Data for review »
---

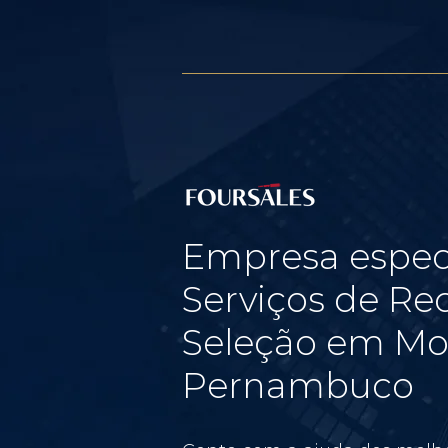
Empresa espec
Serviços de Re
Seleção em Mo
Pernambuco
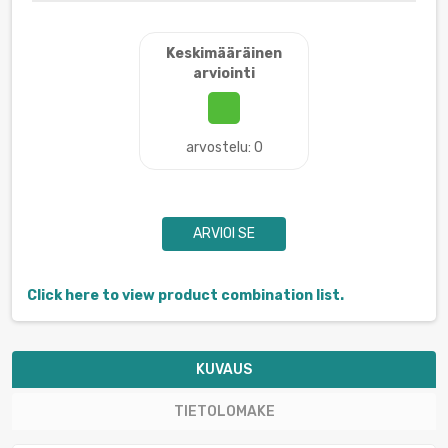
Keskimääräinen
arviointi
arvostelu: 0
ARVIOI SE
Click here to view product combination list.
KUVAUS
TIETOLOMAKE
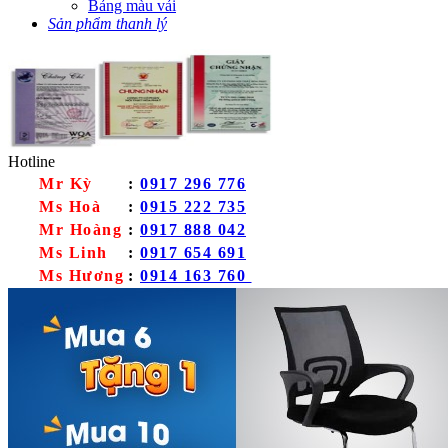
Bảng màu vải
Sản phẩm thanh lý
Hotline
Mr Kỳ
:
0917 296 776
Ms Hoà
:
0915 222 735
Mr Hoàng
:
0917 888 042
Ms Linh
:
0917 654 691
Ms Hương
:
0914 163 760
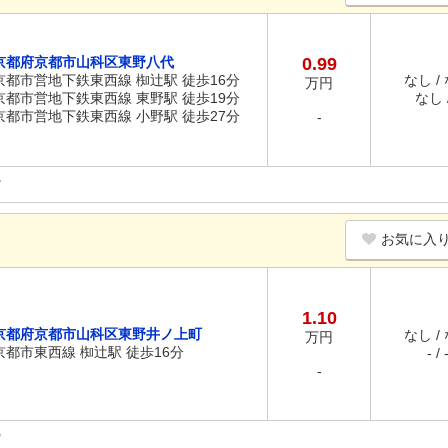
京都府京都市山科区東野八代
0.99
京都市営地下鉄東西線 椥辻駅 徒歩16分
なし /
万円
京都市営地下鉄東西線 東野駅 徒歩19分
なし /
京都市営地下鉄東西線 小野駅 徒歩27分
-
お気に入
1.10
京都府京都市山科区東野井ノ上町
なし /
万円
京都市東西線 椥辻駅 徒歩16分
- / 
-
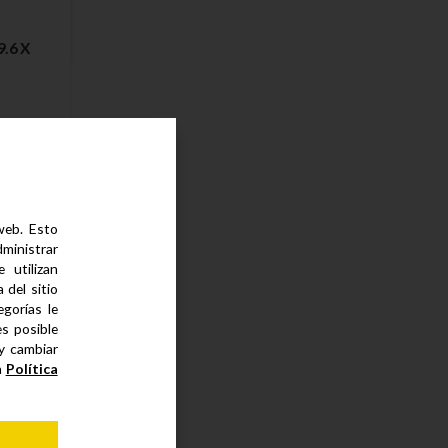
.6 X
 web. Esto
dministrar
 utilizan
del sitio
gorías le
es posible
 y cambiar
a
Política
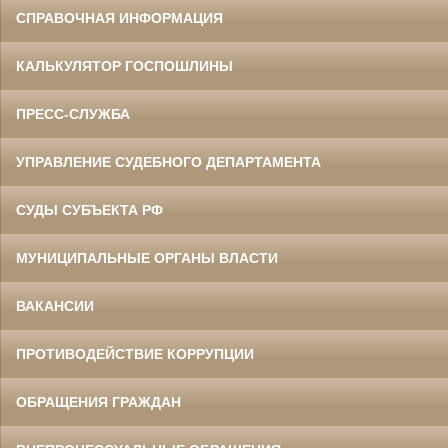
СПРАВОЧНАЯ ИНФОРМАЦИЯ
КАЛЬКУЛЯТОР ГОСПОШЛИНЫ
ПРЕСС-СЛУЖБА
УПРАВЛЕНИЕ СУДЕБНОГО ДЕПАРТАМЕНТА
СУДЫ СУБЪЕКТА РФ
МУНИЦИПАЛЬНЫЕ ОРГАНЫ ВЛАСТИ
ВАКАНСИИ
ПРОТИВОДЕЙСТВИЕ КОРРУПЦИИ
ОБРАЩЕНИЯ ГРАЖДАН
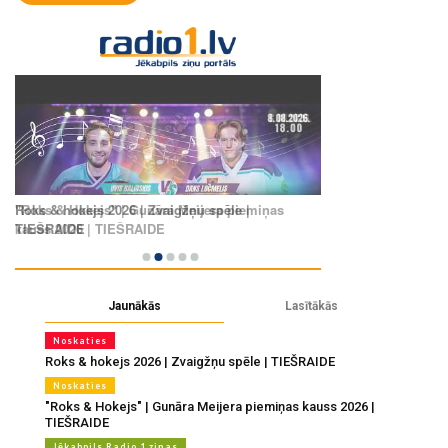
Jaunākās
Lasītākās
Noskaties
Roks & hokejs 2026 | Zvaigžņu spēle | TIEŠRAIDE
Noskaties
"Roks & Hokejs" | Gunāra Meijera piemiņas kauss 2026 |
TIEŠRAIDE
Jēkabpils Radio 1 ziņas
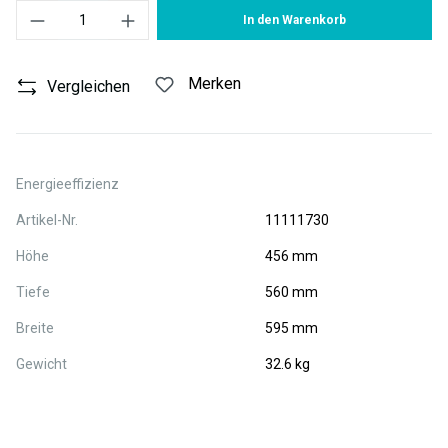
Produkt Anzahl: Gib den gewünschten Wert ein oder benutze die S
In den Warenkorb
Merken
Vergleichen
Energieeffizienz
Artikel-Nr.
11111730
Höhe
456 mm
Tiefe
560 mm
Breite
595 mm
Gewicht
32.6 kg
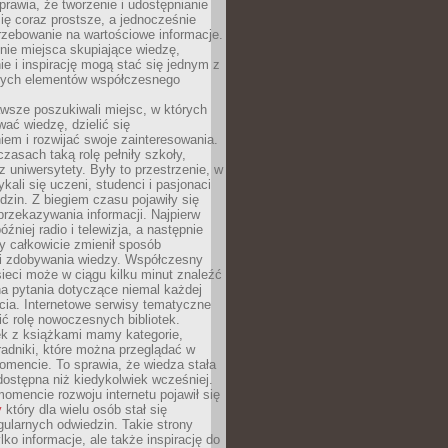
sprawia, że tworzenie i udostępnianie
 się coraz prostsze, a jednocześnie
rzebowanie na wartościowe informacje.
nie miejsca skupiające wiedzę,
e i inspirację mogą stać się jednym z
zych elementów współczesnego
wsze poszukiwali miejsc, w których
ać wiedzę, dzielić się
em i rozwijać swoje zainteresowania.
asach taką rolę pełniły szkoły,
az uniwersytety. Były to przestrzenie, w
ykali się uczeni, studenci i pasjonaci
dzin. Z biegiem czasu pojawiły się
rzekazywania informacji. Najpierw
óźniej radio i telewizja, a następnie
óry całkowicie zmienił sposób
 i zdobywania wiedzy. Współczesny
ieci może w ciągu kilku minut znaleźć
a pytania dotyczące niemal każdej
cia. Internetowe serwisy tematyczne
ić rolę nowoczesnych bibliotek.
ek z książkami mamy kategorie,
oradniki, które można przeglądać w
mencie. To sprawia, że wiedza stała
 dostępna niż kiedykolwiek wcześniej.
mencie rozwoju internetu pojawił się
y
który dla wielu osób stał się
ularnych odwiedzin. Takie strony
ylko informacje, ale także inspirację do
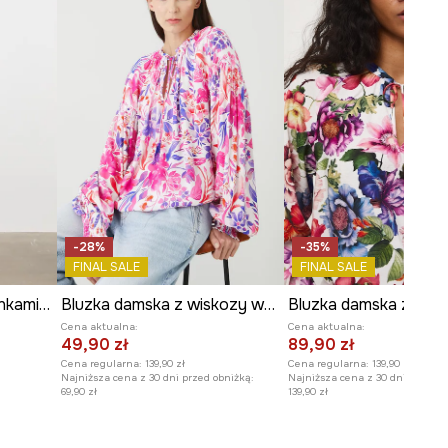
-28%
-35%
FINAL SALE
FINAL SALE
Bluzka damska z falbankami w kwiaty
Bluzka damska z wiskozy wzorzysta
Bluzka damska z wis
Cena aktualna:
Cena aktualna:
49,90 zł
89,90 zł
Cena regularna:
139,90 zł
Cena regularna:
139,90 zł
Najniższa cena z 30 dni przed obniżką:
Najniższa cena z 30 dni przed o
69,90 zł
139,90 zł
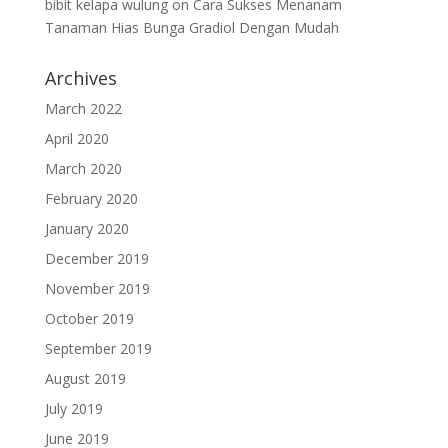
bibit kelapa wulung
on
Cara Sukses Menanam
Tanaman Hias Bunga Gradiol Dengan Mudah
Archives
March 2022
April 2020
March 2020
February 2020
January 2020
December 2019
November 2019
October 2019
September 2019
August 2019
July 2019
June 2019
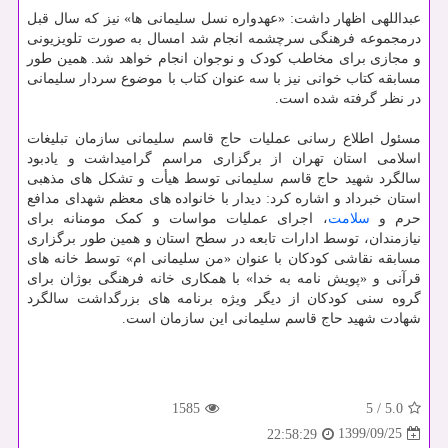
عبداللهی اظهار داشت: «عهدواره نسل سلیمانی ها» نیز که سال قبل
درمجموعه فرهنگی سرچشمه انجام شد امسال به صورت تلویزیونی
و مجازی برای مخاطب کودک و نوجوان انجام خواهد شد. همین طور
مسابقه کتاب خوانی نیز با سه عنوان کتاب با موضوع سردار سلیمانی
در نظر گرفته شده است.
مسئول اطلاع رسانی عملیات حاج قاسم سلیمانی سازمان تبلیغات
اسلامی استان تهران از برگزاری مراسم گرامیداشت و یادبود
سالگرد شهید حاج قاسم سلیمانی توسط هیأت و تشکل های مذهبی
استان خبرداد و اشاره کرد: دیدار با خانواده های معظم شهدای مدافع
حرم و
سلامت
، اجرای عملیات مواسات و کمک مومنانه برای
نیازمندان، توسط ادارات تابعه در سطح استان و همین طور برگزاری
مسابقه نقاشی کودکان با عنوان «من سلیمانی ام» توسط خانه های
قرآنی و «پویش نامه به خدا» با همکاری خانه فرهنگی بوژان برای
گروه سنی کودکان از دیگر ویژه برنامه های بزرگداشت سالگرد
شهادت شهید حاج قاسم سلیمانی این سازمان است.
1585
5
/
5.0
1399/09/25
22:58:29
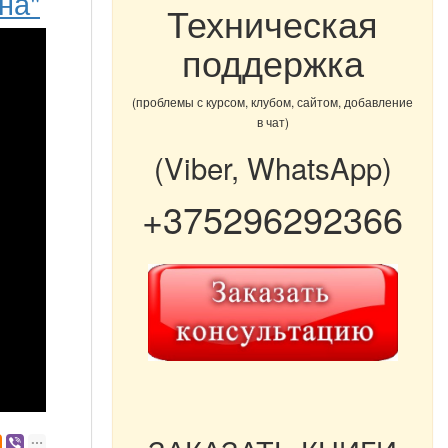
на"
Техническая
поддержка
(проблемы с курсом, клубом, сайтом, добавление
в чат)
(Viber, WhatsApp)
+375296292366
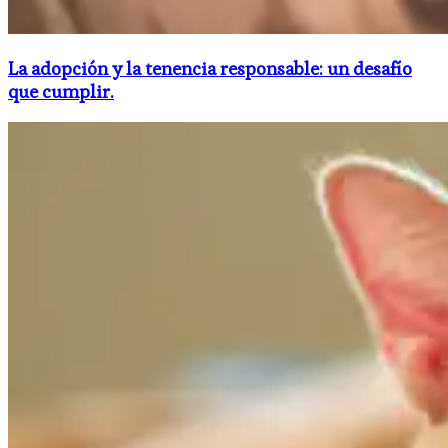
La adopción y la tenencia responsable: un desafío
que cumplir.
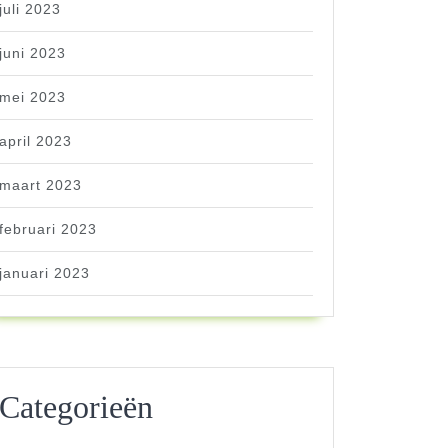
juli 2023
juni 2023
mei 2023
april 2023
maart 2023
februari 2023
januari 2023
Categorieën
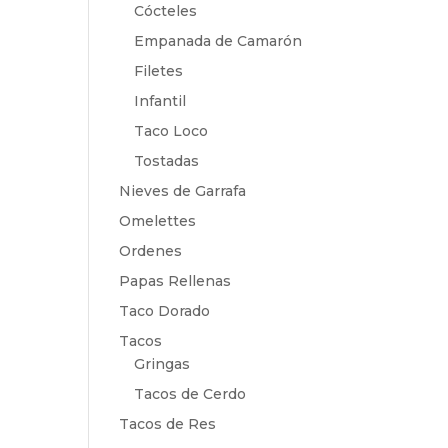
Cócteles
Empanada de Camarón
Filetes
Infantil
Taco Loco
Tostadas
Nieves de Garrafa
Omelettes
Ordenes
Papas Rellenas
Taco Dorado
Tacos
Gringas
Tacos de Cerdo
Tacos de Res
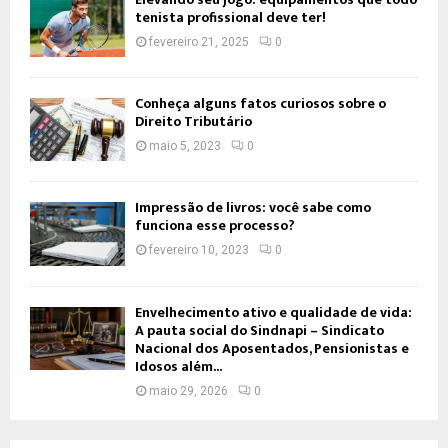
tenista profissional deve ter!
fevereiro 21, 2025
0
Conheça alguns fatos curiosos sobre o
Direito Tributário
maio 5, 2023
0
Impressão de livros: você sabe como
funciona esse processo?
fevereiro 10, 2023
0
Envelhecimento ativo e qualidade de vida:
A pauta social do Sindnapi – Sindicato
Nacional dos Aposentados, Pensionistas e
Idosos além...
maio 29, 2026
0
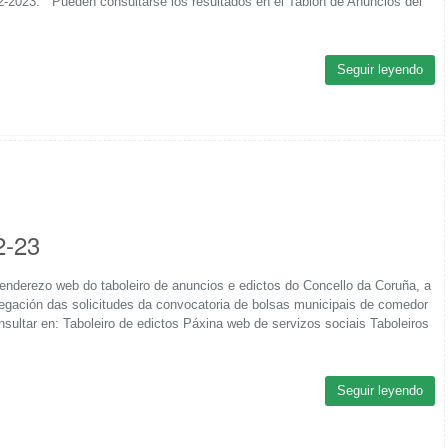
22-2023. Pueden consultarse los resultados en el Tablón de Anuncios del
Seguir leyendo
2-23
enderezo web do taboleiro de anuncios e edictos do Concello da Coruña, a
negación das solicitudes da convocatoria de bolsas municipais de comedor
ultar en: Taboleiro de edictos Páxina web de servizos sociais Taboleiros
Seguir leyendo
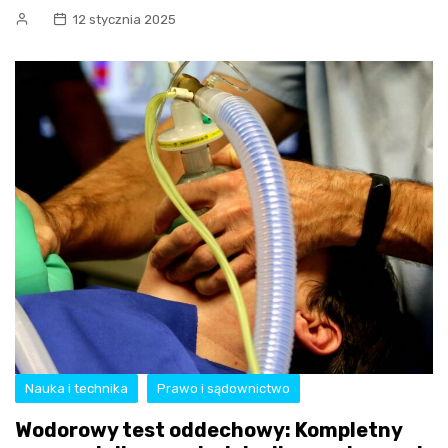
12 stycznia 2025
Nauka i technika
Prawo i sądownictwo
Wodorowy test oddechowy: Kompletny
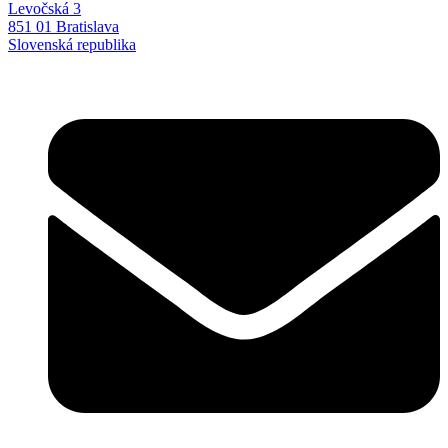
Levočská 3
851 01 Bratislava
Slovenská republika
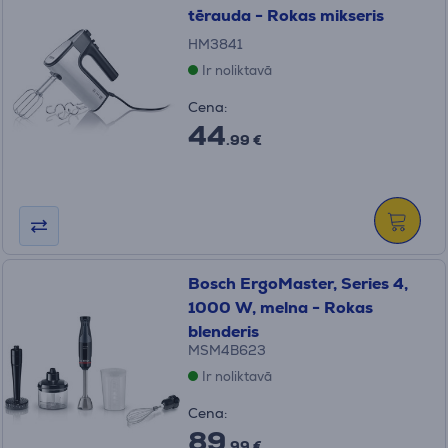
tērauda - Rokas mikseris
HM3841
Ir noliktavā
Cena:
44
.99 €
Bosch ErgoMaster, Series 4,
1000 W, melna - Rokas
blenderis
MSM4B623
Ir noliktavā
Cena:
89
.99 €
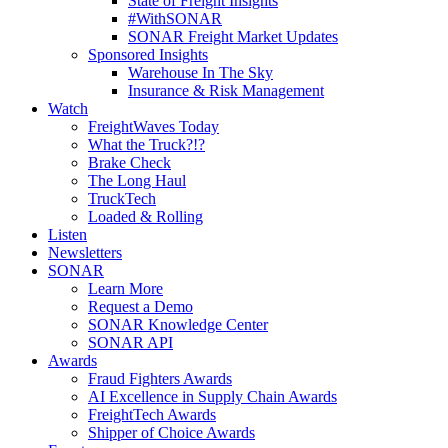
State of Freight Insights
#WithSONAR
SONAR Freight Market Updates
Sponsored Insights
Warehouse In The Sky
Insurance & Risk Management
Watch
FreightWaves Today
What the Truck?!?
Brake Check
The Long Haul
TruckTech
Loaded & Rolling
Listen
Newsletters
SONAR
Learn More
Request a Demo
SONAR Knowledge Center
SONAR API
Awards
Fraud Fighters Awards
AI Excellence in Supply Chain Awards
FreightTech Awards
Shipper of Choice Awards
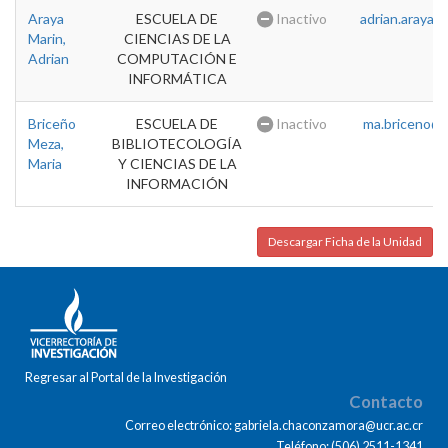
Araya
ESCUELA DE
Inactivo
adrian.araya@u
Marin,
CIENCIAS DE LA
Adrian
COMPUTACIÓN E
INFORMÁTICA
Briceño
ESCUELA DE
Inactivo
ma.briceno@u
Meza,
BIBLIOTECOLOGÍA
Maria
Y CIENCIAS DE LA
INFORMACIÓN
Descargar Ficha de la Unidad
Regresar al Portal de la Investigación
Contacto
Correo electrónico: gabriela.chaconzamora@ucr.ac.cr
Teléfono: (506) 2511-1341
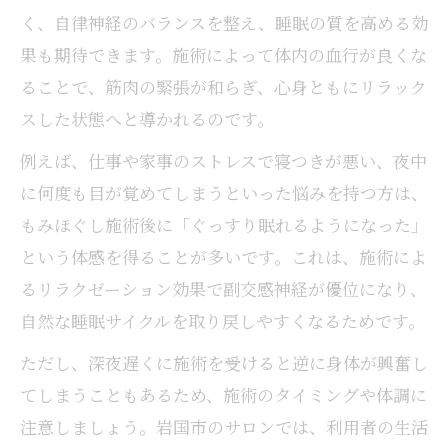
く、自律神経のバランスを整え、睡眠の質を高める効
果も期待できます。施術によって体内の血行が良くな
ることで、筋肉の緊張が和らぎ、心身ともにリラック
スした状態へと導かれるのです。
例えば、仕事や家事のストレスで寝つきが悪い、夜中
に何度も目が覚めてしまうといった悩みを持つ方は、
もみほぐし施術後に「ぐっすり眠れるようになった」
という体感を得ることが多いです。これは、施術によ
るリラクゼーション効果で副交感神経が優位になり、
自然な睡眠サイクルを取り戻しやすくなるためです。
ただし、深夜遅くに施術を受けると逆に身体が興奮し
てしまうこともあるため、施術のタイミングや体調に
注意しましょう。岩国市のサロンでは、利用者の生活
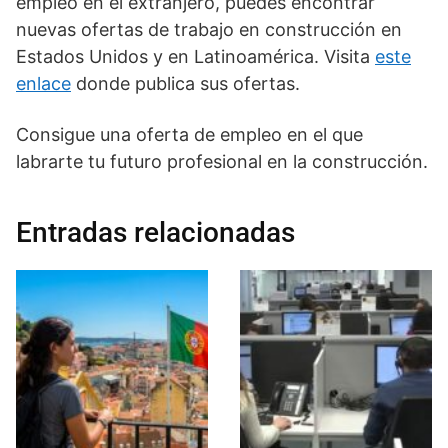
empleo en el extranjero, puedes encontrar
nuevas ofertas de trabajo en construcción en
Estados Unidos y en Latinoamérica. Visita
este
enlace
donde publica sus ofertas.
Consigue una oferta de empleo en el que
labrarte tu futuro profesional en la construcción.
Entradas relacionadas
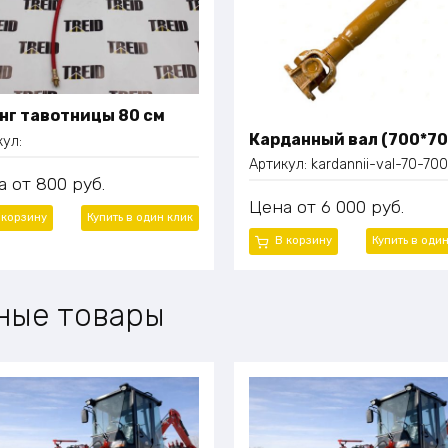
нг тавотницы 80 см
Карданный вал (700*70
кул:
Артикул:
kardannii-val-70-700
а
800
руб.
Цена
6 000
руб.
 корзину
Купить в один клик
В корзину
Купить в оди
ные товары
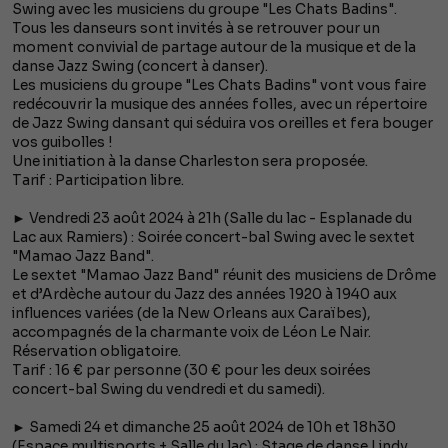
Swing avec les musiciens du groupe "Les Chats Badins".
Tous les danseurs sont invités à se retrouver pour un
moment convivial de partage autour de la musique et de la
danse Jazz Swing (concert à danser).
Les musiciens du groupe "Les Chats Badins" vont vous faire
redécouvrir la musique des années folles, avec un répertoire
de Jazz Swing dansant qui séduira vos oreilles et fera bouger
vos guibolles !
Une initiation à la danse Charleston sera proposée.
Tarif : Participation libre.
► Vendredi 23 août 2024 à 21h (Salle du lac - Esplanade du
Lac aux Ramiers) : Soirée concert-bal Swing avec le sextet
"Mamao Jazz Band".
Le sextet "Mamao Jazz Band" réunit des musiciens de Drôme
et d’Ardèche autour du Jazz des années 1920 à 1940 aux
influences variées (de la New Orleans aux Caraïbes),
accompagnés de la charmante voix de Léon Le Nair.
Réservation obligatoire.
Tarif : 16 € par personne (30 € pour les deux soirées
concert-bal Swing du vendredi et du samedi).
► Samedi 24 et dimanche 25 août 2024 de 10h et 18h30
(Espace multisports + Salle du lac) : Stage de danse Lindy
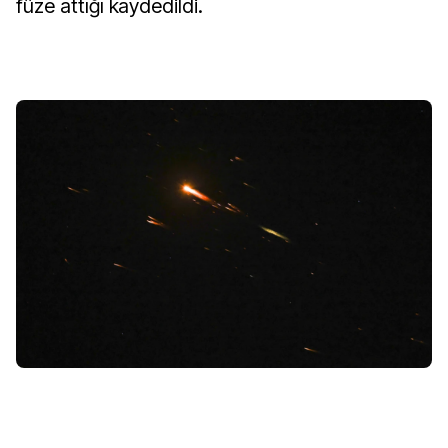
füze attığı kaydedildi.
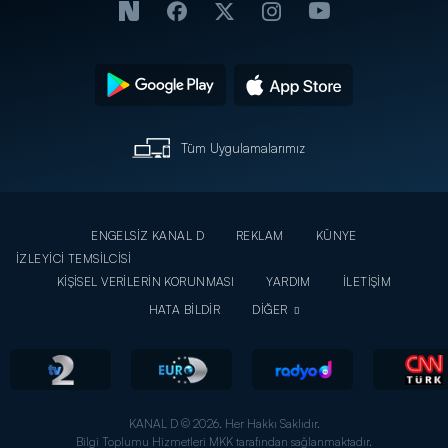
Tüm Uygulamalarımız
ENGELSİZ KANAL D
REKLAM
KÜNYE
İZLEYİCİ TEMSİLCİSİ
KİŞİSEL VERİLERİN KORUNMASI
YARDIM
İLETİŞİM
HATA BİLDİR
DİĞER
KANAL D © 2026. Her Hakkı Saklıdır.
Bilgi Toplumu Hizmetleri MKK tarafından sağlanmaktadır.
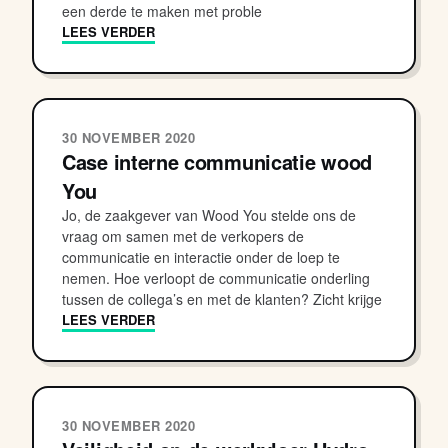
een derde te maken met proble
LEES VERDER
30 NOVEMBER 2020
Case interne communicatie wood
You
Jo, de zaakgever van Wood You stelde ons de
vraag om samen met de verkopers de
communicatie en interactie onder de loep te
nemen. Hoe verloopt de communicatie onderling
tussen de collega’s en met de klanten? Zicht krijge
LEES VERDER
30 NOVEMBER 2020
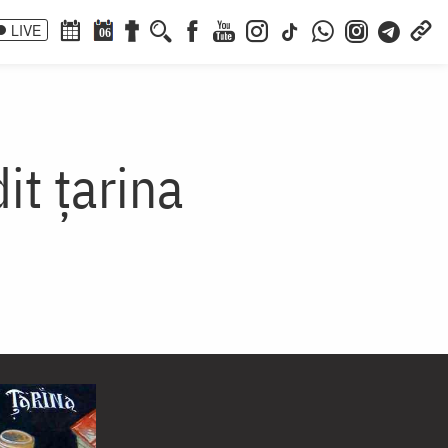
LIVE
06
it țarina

---

Task prompt »
Look through the listing above for the line with "INFORMACIÓN" and the line with "もみほぐし施術後に「ぐっすり眠れるようになった」". Write out exactly those lines and everything between, leaving out pictures.

Exercise output »
INFORMACIÓN
Descargar Ficha de la Unidad
Regresar al Portal de la Investigación
Contacto
Correo electrónico: gabriela.chaconzamora@ucr.ac.cr
Teléfono: (506) 2511-1341
く、自律神経のバランスを整え、睡眠の質を高める効
果も期待できます。施術によって体内の血行が良くな
ることで、筋肉の緊張が和らぎ、心身ともにリラック
スした状態へと導かれるのです。
例えば、仕事や家事のストレスで寝つきが悪い、夜中
に何度も目が覚めてしまうといった悩みを持つ方は、
もみほぐし施術後に「ぐっすり眠れるようになった」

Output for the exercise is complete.